A new update to the world’s most popular dating app, Tinder, allows you to share ephemeral Snapchat-esque photos with anyone you’ve ever matched with. Called "Moments," the images disappear into the ether after 24 hours. Surely, these "moments" will only be of the wholesome, clothed variety, right?
Here’s how it works: you take a photo in the Matches tab of the app, and this photo is broadcast to all of your matches. They can then swipe left to "nope" or right to "like" the photo, as they do with individual profiles. "People love using Tinder for the joy of swiping, so we wanted to use the same experience to help people get to know each other," Rad says. You’re notified when your photo gets liked. The Moments expire after 24 hours on the receiver's phone, but they stay on the photo-taker's device. As in Snapchat, you can draw on photos with bright colors, and add filters.

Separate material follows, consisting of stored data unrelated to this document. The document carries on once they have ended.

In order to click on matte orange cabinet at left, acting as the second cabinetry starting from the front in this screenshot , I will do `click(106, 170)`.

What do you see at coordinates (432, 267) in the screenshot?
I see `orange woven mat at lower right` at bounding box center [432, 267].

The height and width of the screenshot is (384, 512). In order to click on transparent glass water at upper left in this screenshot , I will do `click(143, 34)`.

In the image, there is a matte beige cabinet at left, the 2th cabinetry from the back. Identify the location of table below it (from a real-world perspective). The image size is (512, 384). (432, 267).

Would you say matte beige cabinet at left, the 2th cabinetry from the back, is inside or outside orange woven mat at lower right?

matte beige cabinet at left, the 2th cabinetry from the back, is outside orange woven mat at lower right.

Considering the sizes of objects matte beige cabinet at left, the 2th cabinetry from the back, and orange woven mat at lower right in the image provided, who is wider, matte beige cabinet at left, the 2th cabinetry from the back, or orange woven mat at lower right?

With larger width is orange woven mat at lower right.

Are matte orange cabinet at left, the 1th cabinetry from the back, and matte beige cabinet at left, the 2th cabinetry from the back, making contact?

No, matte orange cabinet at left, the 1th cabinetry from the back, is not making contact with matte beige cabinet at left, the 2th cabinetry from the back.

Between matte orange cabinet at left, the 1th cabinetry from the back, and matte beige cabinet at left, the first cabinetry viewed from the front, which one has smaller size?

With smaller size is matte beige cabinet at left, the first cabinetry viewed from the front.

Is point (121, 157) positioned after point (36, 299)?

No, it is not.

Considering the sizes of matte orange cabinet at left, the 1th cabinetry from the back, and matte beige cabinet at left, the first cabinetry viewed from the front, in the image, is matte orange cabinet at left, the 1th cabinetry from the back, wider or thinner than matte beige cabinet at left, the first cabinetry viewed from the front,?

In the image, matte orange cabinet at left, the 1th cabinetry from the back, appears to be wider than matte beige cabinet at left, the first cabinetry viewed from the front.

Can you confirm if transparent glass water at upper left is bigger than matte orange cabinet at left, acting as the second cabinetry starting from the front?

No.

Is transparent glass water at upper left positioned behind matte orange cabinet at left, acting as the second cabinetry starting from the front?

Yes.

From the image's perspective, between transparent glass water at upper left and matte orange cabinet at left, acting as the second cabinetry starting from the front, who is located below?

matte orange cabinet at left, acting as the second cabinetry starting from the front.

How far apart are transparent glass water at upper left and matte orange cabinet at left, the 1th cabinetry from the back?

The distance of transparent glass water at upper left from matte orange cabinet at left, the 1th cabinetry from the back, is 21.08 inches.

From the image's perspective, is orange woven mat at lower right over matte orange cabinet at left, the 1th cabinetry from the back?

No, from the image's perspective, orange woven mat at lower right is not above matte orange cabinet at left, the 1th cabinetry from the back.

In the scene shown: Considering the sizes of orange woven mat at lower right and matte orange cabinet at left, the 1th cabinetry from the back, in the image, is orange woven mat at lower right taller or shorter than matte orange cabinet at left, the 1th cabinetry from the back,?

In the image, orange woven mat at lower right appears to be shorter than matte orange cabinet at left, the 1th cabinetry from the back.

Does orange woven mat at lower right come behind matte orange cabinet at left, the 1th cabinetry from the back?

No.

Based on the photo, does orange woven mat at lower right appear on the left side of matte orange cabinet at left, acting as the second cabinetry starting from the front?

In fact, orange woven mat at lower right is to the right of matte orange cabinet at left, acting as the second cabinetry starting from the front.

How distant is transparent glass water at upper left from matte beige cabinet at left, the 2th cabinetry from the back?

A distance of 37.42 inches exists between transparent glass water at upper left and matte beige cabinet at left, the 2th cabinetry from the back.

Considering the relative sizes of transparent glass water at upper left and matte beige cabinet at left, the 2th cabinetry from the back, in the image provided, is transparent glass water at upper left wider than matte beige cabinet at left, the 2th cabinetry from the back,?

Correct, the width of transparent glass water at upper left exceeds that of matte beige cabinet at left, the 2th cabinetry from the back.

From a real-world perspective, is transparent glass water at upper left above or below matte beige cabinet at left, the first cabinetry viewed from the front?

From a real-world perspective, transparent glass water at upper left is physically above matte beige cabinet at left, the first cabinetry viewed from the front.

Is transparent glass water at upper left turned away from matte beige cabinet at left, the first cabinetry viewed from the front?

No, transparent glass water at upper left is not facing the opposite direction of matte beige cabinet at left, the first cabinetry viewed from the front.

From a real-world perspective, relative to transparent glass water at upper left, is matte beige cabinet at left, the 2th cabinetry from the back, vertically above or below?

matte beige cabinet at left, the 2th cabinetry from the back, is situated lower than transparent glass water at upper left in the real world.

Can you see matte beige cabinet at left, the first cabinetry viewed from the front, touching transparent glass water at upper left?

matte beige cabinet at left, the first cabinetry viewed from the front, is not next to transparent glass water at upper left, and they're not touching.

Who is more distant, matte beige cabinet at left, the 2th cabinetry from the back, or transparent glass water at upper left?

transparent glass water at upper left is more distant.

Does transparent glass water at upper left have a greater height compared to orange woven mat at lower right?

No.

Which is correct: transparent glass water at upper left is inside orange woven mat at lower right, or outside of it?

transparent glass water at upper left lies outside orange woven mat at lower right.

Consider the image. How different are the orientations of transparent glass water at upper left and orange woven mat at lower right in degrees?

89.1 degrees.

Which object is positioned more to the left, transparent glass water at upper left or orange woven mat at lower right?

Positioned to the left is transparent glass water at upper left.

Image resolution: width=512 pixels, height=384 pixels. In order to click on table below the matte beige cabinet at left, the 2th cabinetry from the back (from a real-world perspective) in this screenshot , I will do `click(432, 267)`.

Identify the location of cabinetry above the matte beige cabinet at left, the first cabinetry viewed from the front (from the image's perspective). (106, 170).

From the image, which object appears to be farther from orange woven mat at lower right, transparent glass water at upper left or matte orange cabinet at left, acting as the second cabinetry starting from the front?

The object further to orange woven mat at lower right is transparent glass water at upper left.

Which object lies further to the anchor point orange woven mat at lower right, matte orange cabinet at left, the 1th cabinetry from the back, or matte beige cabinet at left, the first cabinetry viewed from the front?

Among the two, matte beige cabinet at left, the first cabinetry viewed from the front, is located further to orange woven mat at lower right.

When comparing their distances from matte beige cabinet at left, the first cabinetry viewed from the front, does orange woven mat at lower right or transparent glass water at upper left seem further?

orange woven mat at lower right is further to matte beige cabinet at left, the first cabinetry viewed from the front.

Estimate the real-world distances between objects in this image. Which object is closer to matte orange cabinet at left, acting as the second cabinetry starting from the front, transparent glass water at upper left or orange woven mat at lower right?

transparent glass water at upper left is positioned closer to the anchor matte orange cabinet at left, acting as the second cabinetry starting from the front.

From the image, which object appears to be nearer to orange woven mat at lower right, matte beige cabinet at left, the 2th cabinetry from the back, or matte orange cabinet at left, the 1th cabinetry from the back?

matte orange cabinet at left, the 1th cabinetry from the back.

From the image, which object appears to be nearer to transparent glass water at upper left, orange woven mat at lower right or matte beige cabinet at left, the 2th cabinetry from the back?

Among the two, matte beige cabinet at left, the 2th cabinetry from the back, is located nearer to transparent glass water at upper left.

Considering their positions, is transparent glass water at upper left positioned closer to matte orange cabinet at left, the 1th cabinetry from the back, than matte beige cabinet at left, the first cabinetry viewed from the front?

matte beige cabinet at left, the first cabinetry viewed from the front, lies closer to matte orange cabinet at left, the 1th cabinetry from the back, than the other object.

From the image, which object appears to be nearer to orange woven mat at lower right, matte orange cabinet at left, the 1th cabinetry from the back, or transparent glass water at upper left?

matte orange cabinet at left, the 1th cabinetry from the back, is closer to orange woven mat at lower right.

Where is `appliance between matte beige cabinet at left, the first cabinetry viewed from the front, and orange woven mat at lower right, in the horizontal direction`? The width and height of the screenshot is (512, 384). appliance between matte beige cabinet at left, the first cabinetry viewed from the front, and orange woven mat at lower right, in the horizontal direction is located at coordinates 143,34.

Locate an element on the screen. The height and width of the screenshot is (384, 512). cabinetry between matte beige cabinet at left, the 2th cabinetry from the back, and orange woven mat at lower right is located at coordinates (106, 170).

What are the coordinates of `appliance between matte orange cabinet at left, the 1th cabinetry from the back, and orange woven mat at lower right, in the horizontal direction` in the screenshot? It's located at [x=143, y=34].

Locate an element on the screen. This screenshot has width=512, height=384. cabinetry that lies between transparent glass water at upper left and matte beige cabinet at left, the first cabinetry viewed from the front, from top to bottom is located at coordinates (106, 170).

The dick-pic averse can choose to opt out of seeing matches’ Moments. And if you’re being blasted with Moments that are particularly heinous, you can report or block a user.

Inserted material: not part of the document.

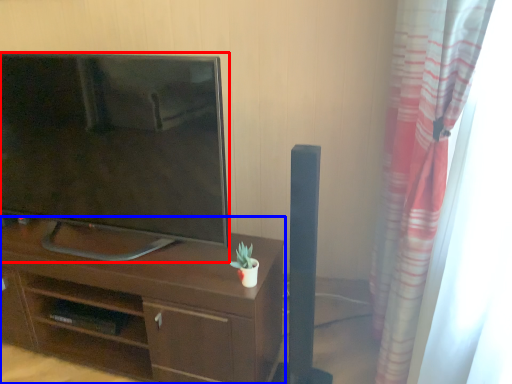 Question: Which object appears closest to the camera in this image, television (highlighted by a red box) or desk (highlighted by a blue box)?

Choices:
 (A) television
 (B) desk

Answer: (A)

Supposedly, the goal of the update is to help Tinder become a place where people can meet new friends, not just new romantic partners. "Just because you match, doesn't mean you need to date that person; you could match with a friend who you want to share a moment with," Tinder founder Sean Rad tells TechCrunch.
Sharing photographed slices of your life could be a better way to get to know a stranger digitally—it’s more intimate and human than just sharing a curated profile and typed messages. But in an app that’s already a notorious creep-minefield, such moments might veer more towards sleazy than friendly.
With 850 million swipes and 10 million matches per day—adding up to an estimated 2 billion matches total and counting—Tinder's model has proven to function like an addictive game for many singles. Combining the "joy of swiping" with the intrigue of disappearing photos sounds like a recipe for upping that game, whether it results in new couples or new friends.